Now, you *could* do this with shell scripts as well - infact the netifrc stuff in Gentoo has the tooling for it.

I know, because I originally wrote it. But it's really overly complex and also quite slow at switching between network states when you want a solution like you describe.

It also works like dhcpcd, so that the wifi isn't really down as such, it's just not preferred when ethernet is up.

Good luck!

----------

## Syl20

On my laptop, as I need to be able to choose which network (my own wired network, my own wifi, another wired or wifi network, through my smartphone as a modem, or... nothing) I want to use all the time, and start or stop some services and tune some config files according to the network I choose, I use a home-made pair of scripts.

The first one is run by me, as a regular user, asks me what to do, via zenity menus, and launches the second one with some parameters, via sudo. To ease its use, I added a .desktop file on my desktop, and I defined an autostarting application in my desktop manager. So the first window I see when I log in is the network chooser.

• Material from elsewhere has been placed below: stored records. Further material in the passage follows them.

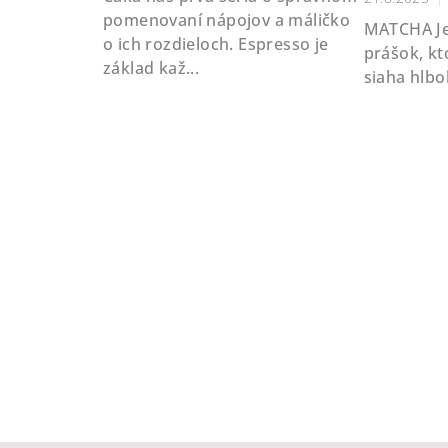
pomenovaní nápojov a máličko
MATCHA Jemný zelený čajový
o ich rozdieloch. Espresso je
prášok, k
základ kaž...
siaha hlbo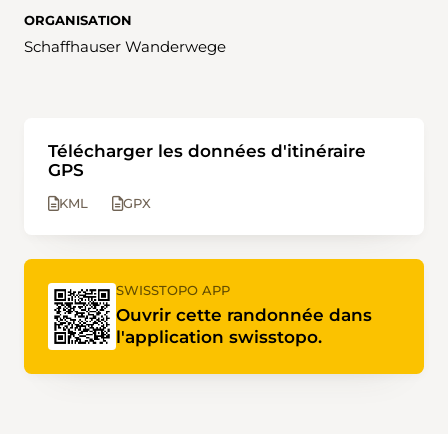
ORGANISATION
Schaffhauser Wanderwege
Télécharger les données d'itinéraire
GPS
KML
GPX
SWISSTOPO APP
Ouvrir cette randonnée dans
l'application swisstopo.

The second script reads the first's parameters, unloads and loads the appropriate kernel modules (then, I'm sure there is at best one, and only one, network interface up), unloads and loads the appropriate netfilter rules, sets the network configuration or launches wicd (it's easier to configure an unknown and one-shot network), changes the appropriate parameters inside the appropriate config files (NTP servers, SMTP relay, and so on), and stops and starts the appropriate services (SSH server, monitoring agents, and so on).

At the same time, I disabled all the net.* and the network-related services in all the runlevels. One unexpected result is a really fast boot.

I don't have my laptop on hand, so I can't share these scripts now. Anyway, as they're heavily customized (and awfully nasty, I guess...), I wonder if someone else can use them as is...

----------

## UberLord

That's a good point about SSID selection via UI.

I edited my original post to include a profile for home SSID to ping the same router in case of conflict.

You can also run dhcpcd-gtk+ or dhcpcd-qt from the dhcpcd-ui package in place of wicd (wicd does NOT support dhcpcd using IPv6 btw because wicd has a strange idea of how dhcpcd works) or network manager or other tools.

----------

## krinn

i would check in preup() state if cable is sense, i didn't test, but some mii-tool eth0 | grep "link ok" should build your if an ethernet connection is available, 

as i assume if a cable is plug, i would be able to configure and bring ethernet up, and without cable, no need to check anymore and better switch to wireless

----------